2023-11-19 23:36:07
His opponent, the centrist Minister of the Economy, officially recognized his defeat on Sunday evening. Javier Milei, 53, “is the president that the majority of Argentines have elected for the next four years,” declared Sergio Massa, who came first in the first round on October 22. He indicated, in front of his supporters gathered at his campaign headquarters in Buenos Aires, that he had called Javier Milei to “congratulate him and wish him good luck”.
Read also: Presidential election in Argentina: “Please, for democracy, do not vote for Javier Milei”
Congratulations from Trump and Bolsonaro
Brazilian President Lula wished “good luck and success” to the new Argentine government, in a message on the social network X in which he did not mention the winner of Sunday’s elections, Javier Milei. “Argentina is a great country that deserves all our respect. Brazil will always be available to work with our Argentine brothers,” wrote Luiz Inacio Lula da Silva.
Democracy is the voice of the people, and it must always be respected. My congratulations to Argentine institutions for conducting the electoral process and to the Argentine people who participated in the electoral day in an orderly and peaceful manner.
I wish the new government good luck and success. A…
— Lula (@LulaOficial) November 19, 2023
The United States “congratulates the president-elect of Argentina,” declared Secretary of State Antony Blinken, welcoming “the strong participation and the peaceful conduct of the vote.” This election is a “testimony to Argentina’s electoral and democratic institutions,” Antony Blinken said in a statement, adding that the United States “looks forward to working with President-elect Milei and his government on shared priorities.” .
Former US President Donald Trump congratulated him with great enthusiasm. “I am very proud of you. You are going to transform your country and make Argentina a great country once more,” he wrote on his social network Truth Social, before the publication of the official results.
For former Brazilian President Jair Bolsonaro, “hope shines once more in South America.” On X, he added that he hoped that “good winds would reach the United States and Brazil” so that “honesty, progress and freedom return.”
– Congratulations to the Argentine people for their victory with @JMilei . Hope shines once more in South America.

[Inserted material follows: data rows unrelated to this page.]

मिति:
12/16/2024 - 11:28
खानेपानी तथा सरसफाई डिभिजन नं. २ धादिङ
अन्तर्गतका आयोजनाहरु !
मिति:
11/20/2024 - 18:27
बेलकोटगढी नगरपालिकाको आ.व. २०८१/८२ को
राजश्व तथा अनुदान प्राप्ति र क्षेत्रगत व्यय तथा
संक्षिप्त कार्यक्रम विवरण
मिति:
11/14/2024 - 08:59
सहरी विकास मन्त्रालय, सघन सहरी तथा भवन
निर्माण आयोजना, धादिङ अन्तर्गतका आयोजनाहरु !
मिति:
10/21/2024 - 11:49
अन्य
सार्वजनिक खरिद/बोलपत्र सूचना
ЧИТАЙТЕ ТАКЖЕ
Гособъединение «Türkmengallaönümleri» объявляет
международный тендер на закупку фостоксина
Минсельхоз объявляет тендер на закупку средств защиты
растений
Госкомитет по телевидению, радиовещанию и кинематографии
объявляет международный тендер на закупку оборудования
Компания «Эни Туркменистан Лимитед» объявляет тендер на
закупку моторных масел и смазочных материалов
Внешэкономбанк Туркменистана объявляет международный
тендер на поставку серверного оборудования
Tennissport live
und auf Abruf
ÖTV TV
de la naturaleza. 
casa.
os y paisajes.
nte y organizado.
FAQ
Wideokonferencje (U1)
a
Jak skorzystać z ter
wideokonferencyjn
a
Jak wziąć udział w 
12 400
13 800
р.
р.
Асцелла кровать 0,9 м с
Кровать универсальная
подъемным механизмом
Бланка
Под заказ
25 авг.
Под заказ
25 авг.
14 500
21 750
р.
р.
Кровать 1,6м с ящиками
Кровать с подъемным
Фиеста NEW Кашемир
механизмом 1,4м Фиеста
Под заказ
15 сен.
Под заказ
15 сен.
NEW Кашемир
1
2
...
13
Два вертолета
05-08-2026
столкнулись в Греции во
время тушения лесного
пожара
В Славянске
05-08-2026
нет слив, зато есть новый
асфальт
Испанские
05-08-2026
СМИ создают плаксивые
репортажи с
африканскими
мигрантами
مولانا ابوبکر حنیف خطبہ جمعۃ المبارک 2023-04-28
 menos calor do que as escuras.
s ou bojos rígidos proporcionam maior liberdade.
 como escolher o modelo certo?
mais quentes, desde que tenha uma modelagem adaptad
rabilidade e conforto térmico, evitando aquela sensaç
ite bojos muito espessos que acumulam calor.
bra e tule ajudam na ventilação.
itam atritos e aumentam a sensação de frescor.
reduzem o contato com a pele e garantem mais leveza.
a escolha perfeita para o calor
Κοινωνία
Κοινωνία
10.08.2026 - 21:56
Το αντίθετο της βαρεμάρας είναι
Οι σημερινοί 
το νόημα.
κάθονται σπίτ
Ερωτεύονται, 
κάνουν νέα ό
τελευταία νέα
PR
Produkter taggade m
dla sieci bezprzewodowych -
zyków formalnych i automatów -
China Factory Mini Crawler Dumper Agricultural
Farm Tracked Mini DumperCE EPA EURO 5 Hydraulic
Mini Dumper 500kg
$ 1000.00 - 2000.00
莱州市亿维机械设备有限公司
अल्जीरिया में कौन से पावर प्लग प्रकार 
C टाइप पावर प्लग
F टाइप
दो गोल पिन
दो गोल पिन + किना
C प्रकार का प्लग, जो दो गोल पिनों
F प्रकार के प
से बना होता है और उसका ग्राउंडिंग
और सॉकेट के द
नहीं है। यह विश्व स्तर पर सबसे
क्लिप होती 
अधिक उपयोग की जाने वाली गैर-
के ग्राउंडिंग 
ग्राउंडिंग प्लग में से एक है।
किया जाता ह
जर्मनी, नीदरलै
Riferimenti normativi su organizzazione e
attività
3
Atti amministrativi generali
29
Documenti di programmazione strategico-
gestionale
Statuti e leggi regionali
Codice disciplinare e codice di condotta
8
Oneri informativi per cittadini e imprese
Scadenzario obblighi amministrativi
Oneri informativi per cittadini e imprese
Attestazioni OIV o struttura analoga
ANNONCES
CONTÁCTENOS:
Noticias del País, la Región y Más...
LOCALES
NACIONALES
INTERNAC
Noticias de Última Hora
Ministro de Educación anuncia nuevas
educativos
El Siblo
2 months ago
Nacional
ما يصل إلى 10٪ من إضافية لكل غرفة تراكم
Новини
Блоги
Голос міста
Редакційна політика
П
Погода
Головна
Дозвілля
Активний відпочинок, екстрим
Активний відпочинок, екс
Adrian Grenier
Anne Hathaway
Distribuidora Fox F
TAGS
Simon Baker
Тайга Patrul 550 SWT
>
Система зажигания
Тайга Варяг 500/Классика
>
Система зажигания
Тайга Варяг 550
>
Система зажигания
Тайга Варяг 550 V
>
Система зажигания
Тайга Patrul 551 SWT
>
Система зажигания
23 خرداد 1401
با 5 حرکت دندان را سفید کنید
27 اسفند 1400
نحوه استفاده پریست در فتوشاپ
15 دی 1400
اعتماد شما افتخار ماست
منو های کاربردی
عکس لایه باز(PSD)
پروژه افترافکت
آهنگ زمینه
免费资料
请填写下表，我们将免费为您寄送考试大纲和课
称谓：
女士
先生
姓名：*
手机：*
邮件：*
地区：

– May these good winds reach the United States and Brazil so that honesty, progress and freedom return to all of us.
– Jair Bolsonaro.
— Jair M. Bolsonaro (@jairbolsonaro) November 19, 2023
A not so close duel
The extent of the gap is surprising: pollsters had in recent weeks given a slight advantage to Milei, but many analysts predicted a result that would be decided “by the vote”, in a tense and undecided election like rarely in the 40 years since the return of democracy.
In the end, the “outsider” who promised to free the “parasitic political caste”, the Peronist and liberal governments succeeding one another for 20 years, overthrew Argentine politics with a small tidal wave, to the point of being flush with it. -bold Argentinians exhausted by an economy on its knees.
Two opposing visions
The approximately 36 million Argentines have decided between two antagonistic projects for the future. On one side, Massa, accomplished politician, minister of the economy for 16 months of a Peronist executive (center left) from which he had distanced himself. And which promised a “government of national unity”, and a gradual economic recovery, preserving the welfare state, crucial in Argentine culture.
Facing him, Javier Milei, an “anarcho-capitalist” economist as he describes himself, a TV polemicist who entered politics two years ago. Defendant once morest the “parasitic caste”, determined to “cut apart” the “enemy state” and to dollarize the economy, leaving the Argentine peso to die a beautiful death.
In the middle, Argentines who went “from crisis to crisis, and on the verge of a nervous breakdown,” summarized Ana Iparraguirre, political scientist at the GBAO Strategies firm. Exhausted by prices that climb from month to month, even from week to week, when wages fall, including the minimum wage at 146,000 pesos ($400).
“We must vote for the least worst,” resigned Maria Paz Ventura, a 26-year-old doctor. “A lot of people are afraid of (Milei), but the way we are, a change wouldn’t hurt us. You have to bet!”